Amniotic membrane (AM) promotes cell protrusion generation and Paxillin phosphorilation in migrating HaCaT cells. (a) Migrating HaCaT cells, protrusions are indicated by arrows. Scale Bar 50 µm. (b) Western Blot of total protein extracts from sub-confluent HaCaT cells cultured in the presence of AM and/or inhibitors and collected after 24 hours. ß-actin was used as loading control. (‡) Unspecific bands. (c) Relative protein level plots generated from Western Blot quantification data. C: serum starvation; JNKi: SP600125; MEKi: PD98059. Asterisks denote statistically significant differences between conditions according to ANOVA statistical analysis: (***) p < 0.001; (ns) not significant. All experiments were repeated at least three times. Representative pictures and results are shown.

Figure 4

Amniotic membrane (AM) treatment increases the detection focal structures in migrating HaCaT cells. (a) Confocal microscopy images of HaCaT cells at the migrating edge of artificial wound assays. Scale Bar 50 µm. (b) 2.5x magnified detail from merged pictures in (a). (c) Plots for average number and size of focal structures detected at the migrating leading edge. Asterisks denote statistically significant differences between conditions according to ANOVA statistical analysis: (*) p < 0.05, (**) p < 0.005 and (***) p < 0.001; (ns) not significant. Paxillin: green; Actin: red; Nuclei: blue; C: serum starvation; JNKi: SP600125; MEKi: PD98059; FS: focal structures.

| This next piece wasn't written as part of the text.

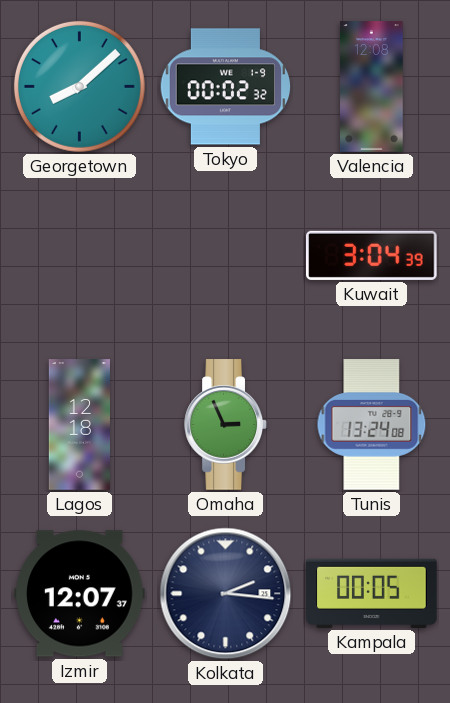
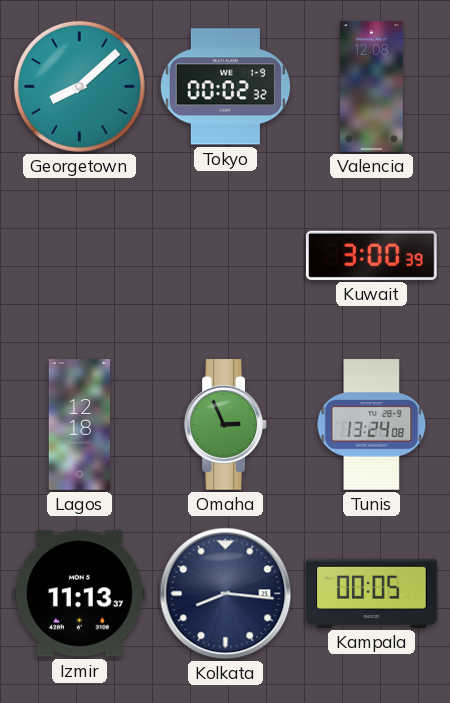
Kuwait: 3:04 -> 3:00
Izmir: 12:07 -> 11:13
Kolkata: 2:16 -> 8:16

All the experiments were repeated at least three times. Representative pictures are shown.

Figure 5

Amniotic membrane (AM) promotes FAK activation and detection at focal structures in migrating HaCaT cells. (a) HaCaT cells at the migrating edge of artificial wound assays show increased p-tyr-100 immune-staining when AM was present. P-tyr-100 immune-staining signal was converted into pseudo-color rainbow scale to display fluorescence-intensity variations. Fluorescent signal was converted using Rainbow feature from ZEN software, on a linear mode and covering the full range of the data. Co-staining with phalloidin and Hoechst-33258 was used to show the cell structure and nuclei, respectively. P-tyr-100: pseudo-color; p-tyr-100: green; Actin: red; Nuclei: blue. Scale Bar 25 µm. (b) Relative fluorescence level plot generated from average p-tyr-100 signal intensity data obtained at the migrating leading edge. (c) Western Blot of total protein extracts from sub-confluent HaCaT cells cultured in the presence of AM and/or different inhibitors collected for a 24 hours time course. ß-actin was used a loading control. Relative protein level plots were generated from Western Blot quantification data. C: serum starvation; JNKi: SP600125; MEKi: PD98059. Asterisks denote statistically significant differences between conditions according to ANOVA statistical analysis: (***) p < 0.001; (ns) not significant. All the experiments were repeated at least three times. Representative pictures and results are shown.